Go through the listing and return every line with "Bestsellers" in it.
★ ★ ★ ★ ★ ★ ★
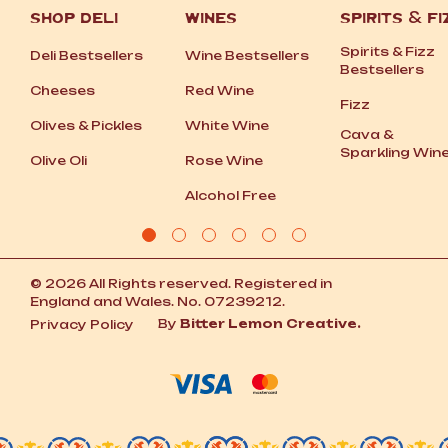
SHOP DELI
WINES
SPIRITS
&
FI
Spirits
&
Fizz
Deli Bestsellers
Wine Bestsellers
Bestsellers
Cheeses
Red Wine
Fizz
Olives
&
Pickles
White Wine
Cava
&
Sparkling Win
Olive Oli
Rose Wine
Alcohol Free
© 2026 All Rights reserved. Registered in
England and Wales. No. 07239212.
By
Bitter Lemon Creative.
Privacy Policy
★ ★ ★ ★ ★ ★ ★
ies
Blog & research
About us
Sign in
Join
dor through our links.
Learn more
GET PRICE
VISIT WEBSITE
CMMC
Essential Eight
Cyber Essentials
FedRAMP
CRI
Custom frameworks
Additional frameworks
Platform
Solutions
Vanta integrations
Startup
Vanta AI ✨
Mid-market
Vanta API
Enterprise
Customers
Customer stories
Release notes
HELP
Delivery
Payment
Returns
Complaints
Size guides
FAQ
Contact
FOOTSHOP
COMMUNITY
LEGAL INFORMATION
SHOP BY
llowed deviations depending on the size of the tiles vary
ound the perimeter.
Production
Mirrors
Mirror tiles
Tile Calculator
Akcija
★ ★ ★ ★ ★ ★ ★
→ THE COMPLETED TASK
Deli Bestsellers
Wine Bestsellers
Bestsellers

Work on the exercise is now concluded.